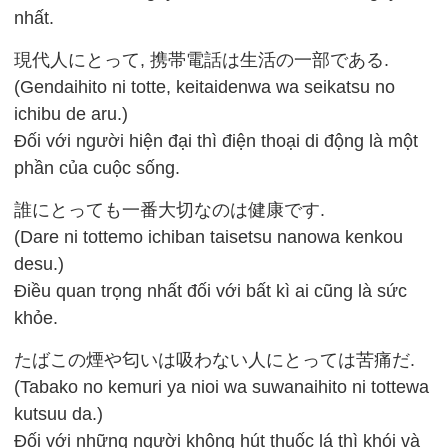
nhất.
現代人にとって, 携帯電話は生活の一部である.
(Gendaihito ni totte, keitaidenwa wa seikatsu no
ichibu de aru.)
Đối với người hiện đại thì điện thoại di động là một
phần của cuộc sống.
誰にとっても一番大切なのは健康です.
(Dare ni tottemo ichiban taisetsu nanowa kenkou
desu.)
Điều quan trọng nhất đối với bất kì ai cũng là sức
khỏe.
たばこの煙や匂いは吸わない人にとっては苦痛だ.
(Tabako no kemuri ya nioi wa suwanaihito ni tottewa
kutsuu da.)
Đối với những người không hút thuốc lá thì khói và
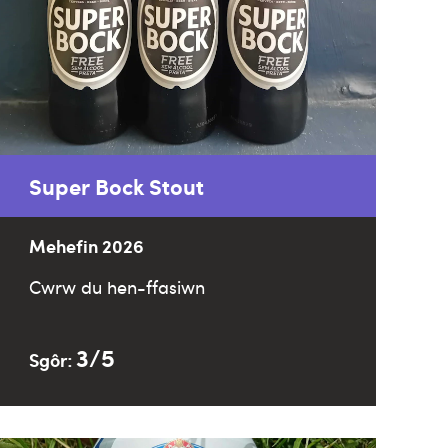
Super Bock Stout
Mehefin 2026
Cwrw du hen-ffasiwn
3/5
Sgôr:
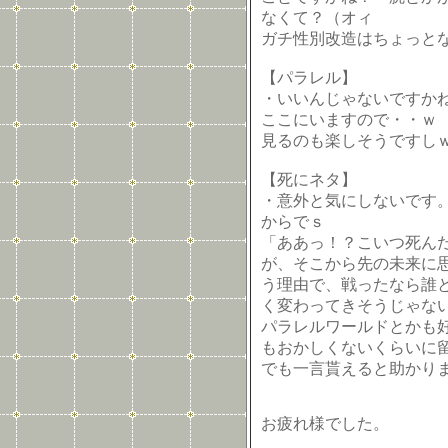
なくて？（オィ
ガチ性別改造はちょっと
【パラレル】
・いいんじゃないですか
ここにいますので・・ｗ
見るのも楽しそうですし
【死にネタ】
・意外と気にしないです
からでｓ
「ああっ！？こいつ死ん
が、そこから先の未来に
う理由で、戦ったなら誰
く変わってきそうじゃな
パラレルワールドとかも
もおかしくないくらいに
でも一言貰えると助かり
お疲れ様でした。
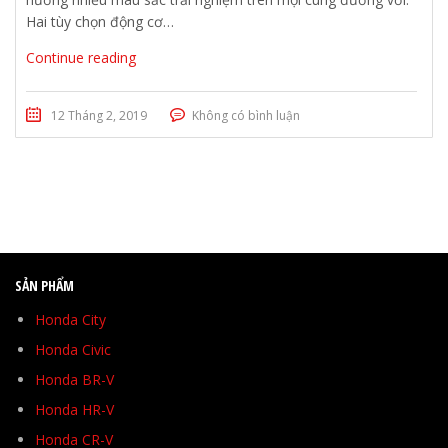
Hai tùy chọn động cơ…
Continue reading
12 Tháng 2, 2019
Không có bình luận
SẢN PHẨM
Honda City
Honda Civic
Honda BR-V
Honda HR-V
Honda CR-V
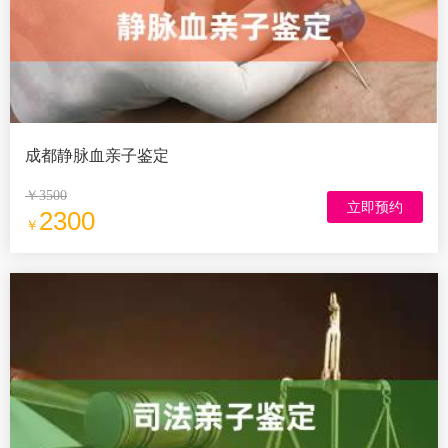
成都静脉血亲子鉴定
￥3500
立即预约
2300
￥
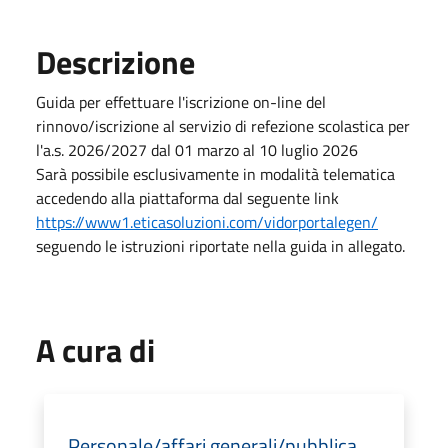
Descrizione
Guida per effettuare l'iscrizione on-line del
rinnovo/iscrizione al servizio di refezione scolastica per
l'a.s. 2026/2027 dal 01 marzo al 10 luglio 2026
Sarà possibile esclusivamente in modalità telematica
accedendo alla piattaforma dal seguente link
https://www1.eticasoluzioni.com/vidorportalegen/
seguendo le istruzioni riportate nella guida in allegato.
A cura di
Personale/affari generali/pubblica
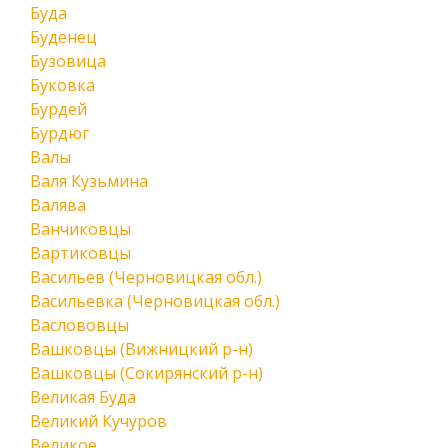
Буда
Буденец
Бузовица
Буковка
Бурдей
Бурдюг
Валы
Валя Кузьмина
Валява
Ванчиковцы
Вартиковцы
Васильев (Черновицкая обл.)
Васильевка (Черновицкая обл.)
Васлововцы
Вашковцы (Вижницкий р-н)
Вашковцы (Сокирянский р-н)
Великая Буда
Великий Кучуров
Великое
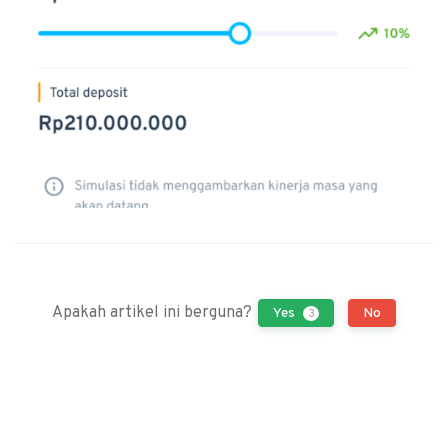
Apakah artikel ini berguna?
Yes
No
3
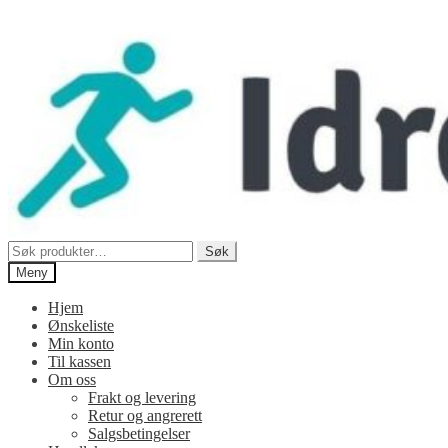
Hopp
Hopp
til
til
navigasjon
innhold
Søk
Søk
etter:
Meny
Hjem
Ønskeliste
Min konto
Til kassen
Om oss
Frakt og levering
Retur og angrerett
Salgsbetingelser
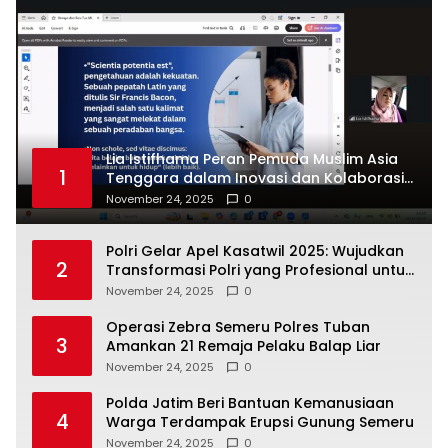
Lia Istifhama Peran Pemuda Muslim Asia
1
Tenggara dalam Inovasi dan Kolaborasi
Internasional
November 24, 2025
0
Polri Gelar Apel Kasatwil 2025: Wujudkan
2
Transformasi Polri yang Profesional untuk
Masyarakat
November 24, 2025
0
Operasi Zebra Semeru Polres Tuban
3
Amankan 21 Remaja Pelaku Balap Liar
November 24, 2025
0
Polda Jatim Beri Bantuan Kemanusiaan
4
Warga Terdampak Erupsi Gunung Semeru
November 24, 2025
0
————————
Your task is to repeat exactly the lines from the beginning of the data to the line that contains "パラレルワールドとかも", both ends included, leaving out pictures.

nhất.
現代人にとって, 携帯電話は生活の一部である.
(Gendaihito ni totte, keitaidenwa wa seikatsu no
ichibu de aru.)
Đối với người hiện đại thì điện thoại di động là một
phần của cuộc sống.
誰にとっても一番大切なのは健康です.
(Dare ni tottemo ichiban taisetsu nanowa kenkou
desu.)
Điều quan trọng nhất đối với bất kì ai cũng là sức
khỏe.
たばこの煙や匂いは吸わない人にとっては苦痛だ.
(Tabako no kemuri ya nioi wa suwanaihito ni tottewa
kutsuu da.)
Đối với những người không hút thuốc lá thì khói và
Super Bock Stout
Mehefin 2026
Cwrw du hen-ffasiwn
3/5
Sgôr:
なくて？（オィ
ガチ性別改造はちょっと
【パラレル】
・いいんじゃないですか
ここにいますので・・ｗ
見るのも楽しそうですし
【死にネタ】
・意外と気にしないです
からでｓ
「ああっ！？こいつ死ん
が、そこから先の未来に
う理由で、戦ったなら誰
く変わってきそうじゃな
パラレルワールドとかも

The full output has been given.